**WHAT IS EXPECTED:**
Count the lines in the records below that contain the word "Prezzi", and give that figure alone.

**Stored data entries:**
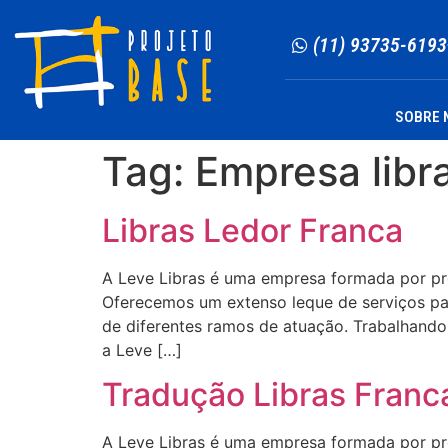
(11) 93735-6193
SOBRE 
Tag:
Empresa libr
Libras Ledor Franca
A Leve Libras é uma empresa formada por profi
Oferecemos um extenso leque de serviços para
de diferentes ramos de atuação. Trabalhando 
a Leve […]
Tradução Libras Franc
A Leve Libras é uma empresa formada por profi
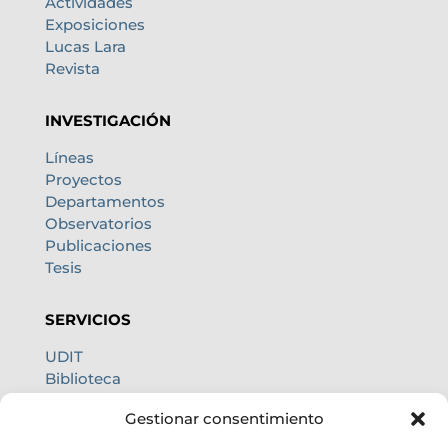
Actividades
Exposiciones
Lucas Lara
Revista
INVESTIGACIÓN
Líneas
Proyectos
Departamentos
Observatorios
Publicaciones
Tesis
SERVICIOS
UDIT
Biblioteca
Centro de cálculo
Gestionar consentimiento
Oficina internacional
Calidad de cielo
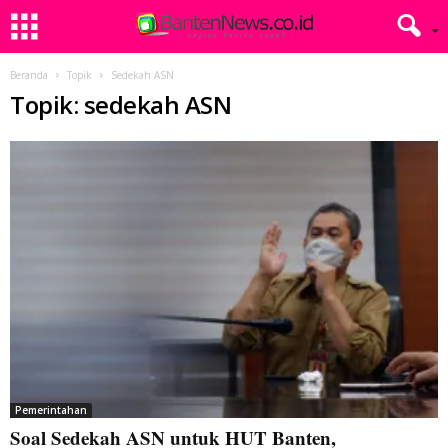
Beranda
Topik
Sedekah ASN
Topik: sedekah ASN
Pemerintahan
Soal Sedekah ASN untuk HUT Banten,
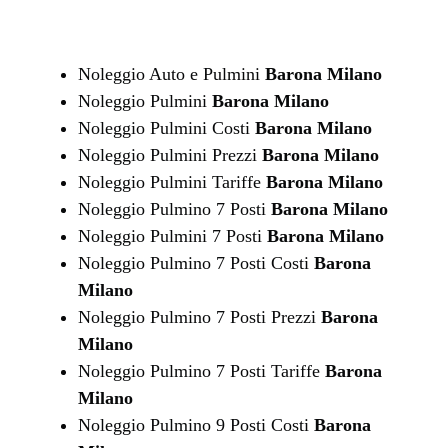
Noleggio Auto e Pulmini
Barona Milano
Noleggio Pulmini
Barona Milano
Noleggio Pulmini Costi
Barona Milano
Noleggio Pulmini Prezzi
Barona Milano
Noleggio Pulmini Tariffe
Barona Milano
Noleggio Pulmino 7 Posti
Barona Milano
Noleggio Pulmini 7 Posti
Barona Milano
Noleggio Pulmino 7 Posti Costi
Barona
Milano
Noleggio Pulmino 7 Posti Prezzi
Barona
Milano
Noleggio Pulmino 7 Posti Tariffe
Barona
Milano
Noleggio Pulmino 9 Posti Costi
Barona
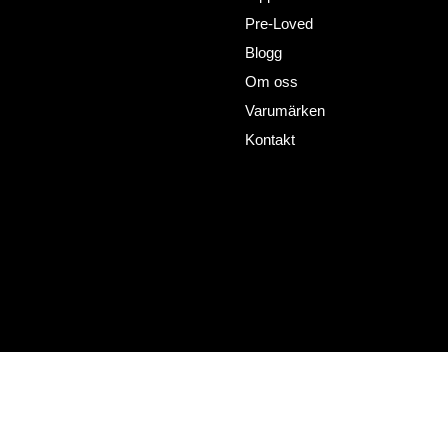
+46727302081
Pre-Loved
info@horsewealth.com
Blogg
Om oss
Varumärken
Kontakt
Policy´s
Sociala medier
Facebook
Allmänna villkor
Instagram
I
ntegritets policy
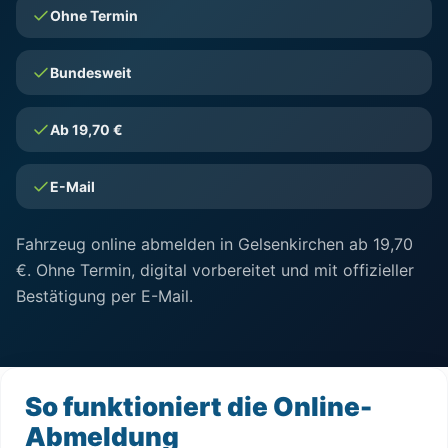
Ohne Termin
Bundesweit
Ab 19,70 €
E-Mail
Fahrzeug online abmelden in Gelsenkirchen ab 19,70
€. Ohne Termin, digital vorbereitet und mit offizieller
Bestätigung per E-Mail.
So funktioniert die Online-
Abmeldung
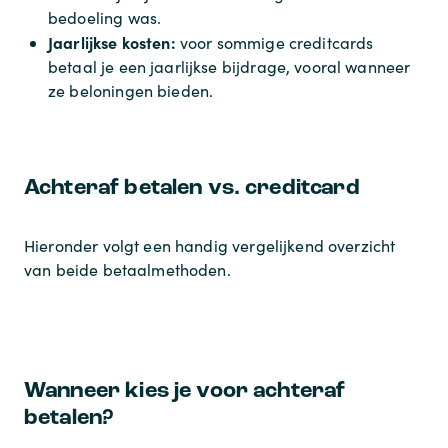
bedoeling was.
Jaarlijkse kosten:
voor sommige creditcards
betaal je een jaarlijkse bijdrage, vooral wanneer
ze beloningen bieden.
Achteraf betalen vs. creditcard
Hieronder volgt een handig vergelijkend overzicht
van beide betaalmethoden.
Wanneer kies je voor achteraf
betalen?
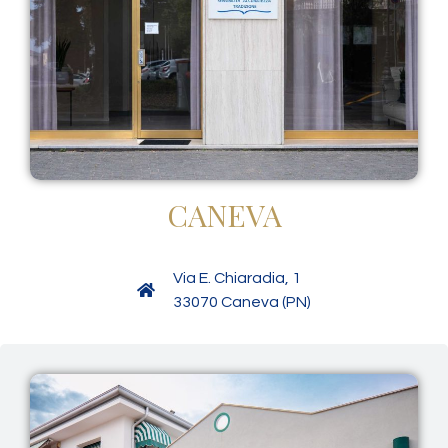
CANEVA
Via E. Chiaradia, 1
33070 Caneva (PN)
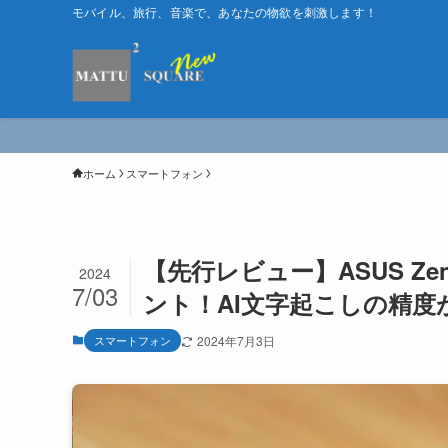
モバイル、旅行、音楽で、あなたの物欲を刺激します！
ホーム
スマートフォン
【先行レビュー】ASUS Zen
2024
7/03
ント！AI文字起こしの精
スマートフォン
2024年7月3日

**REPLY:**
2